Bonds

Started by Basil, Jul 02, 2022, 10:57 AM

Previous topic - Next topic

0 Members and 1 Guest are viewing this topic.

Basil

Big fall in ten year Govt stock this week, about 60 bps. Closed about 3.7% down from 4.3% a couple of weeks ago.  Are we headed lower still ?
Are good quality medium term corporate bonds good buying at over 5% or is this just a head fake and we have a lot more wood to chop with inflation so the capital losses in the bond market could continue ?  Are you're better off staying short with your money ? e.g. Heartland just announced a term deposit of 4.0% for 1 year yesterday.  Thoughts ?

BlackPeter

Who knows.

Governments will keep throwing money at the plenty problems the world currently has (war in Europe, pendemic, global warming) ... this is clearly inflationary.

Public and private debts will keep rising faster than ever ... and the only way to pay unaffordable debts is by defaulting or by inflating them away. Both is inflationary.
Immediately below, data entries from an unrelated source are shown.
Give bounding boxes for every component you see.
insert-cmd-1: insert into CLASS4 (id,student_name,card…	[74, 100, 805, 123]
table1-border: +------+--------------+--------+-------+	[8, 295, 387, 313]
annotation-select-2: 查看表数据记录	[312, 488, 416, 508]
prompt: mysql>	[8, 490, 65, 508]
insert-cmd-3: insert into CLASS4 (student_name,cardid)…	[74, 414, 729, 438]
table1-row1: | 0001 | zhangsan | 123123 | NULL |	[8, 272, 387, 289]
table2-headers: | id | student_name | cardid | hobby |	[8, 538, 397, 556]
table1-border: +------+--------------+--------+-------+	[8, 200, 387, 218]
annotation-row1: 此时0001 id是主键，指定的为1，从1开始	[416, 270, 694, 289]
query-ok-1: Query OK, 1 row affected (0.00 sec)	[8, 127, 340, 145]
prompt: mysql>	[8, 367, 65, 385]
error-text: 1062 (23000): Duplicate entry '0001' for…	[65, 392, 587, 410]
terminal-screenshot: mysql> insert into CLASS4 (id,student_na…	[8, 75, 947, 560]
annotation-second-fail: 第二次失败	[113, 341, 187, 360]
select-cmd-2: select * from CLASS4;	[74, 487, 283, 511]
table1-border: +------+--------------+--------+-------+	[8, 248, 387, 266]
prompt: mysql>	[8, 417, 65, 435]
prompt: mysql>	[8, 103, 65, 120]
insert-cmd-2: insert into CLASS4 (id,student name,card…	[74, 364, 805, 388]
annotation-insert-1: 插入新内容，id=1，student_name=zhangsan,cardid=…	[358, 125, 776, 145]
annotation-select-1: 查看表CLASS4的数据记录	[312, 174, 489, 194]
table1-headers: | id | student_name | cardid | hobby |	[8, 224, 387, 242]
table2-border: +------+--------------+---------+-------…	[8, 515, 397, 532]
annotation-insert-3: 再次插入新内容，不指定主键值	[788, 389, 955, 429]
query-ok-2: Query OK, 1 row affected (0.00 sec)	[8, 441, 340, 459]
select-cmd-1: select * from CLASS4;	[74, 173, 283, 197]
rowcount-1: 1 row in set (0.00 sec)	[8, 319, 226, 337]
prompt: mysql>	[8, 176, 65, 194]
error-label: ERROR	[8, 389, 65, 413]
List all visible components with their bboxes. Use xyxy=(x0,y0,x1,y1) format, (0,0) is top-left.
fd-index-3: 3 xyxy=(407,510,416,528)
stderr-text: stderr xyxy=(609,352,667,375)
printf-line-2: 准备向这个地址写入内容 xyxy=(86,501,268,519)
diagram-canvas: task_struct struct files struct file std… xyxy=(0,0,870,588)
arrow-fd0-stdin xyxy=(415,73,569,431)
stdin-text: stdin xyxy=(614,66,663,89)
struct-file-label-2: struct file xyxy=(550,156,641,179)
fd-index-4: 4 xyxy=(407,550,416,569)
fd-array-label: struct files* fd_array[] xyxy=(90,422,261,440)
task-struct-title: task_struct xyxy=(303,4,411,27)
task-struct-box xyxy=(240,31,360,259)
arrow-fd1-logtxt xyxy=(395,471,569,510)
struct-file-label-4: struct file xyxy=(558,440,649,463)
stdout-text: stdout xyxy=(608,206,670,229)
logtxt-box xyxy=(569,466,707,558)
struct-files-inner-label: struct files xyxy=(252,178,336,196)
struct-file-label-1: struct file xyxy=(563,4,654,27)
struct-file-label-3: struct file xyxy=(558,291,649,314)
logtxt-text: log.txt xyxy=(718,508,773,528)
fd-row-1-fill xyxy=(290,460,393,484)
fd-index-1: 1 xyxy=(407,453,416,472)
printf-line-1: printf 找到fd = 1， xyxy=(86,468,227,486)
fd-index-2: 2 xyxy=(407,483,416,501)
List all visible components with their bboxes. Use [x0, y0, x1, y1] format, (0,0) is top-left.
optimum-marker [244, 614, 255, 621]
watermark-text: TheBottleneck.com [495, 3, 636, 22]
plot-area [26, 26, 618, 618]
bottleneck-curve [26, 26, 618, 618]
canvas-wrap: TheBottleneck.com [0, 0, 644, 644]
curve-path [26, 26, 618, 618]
Whoever looses the current war is likely not to be able to pay back their debts. Better make sure not to deal with banks who give money to loosers.

On the other hand:

Oil-price unlikely to double another time in a couple of months, isn't it? Some other greedy autocrats will always try to make hay while the sun shines and they will sell their basically unlimited supply of oil before the world moves too fast (for them) to green energies.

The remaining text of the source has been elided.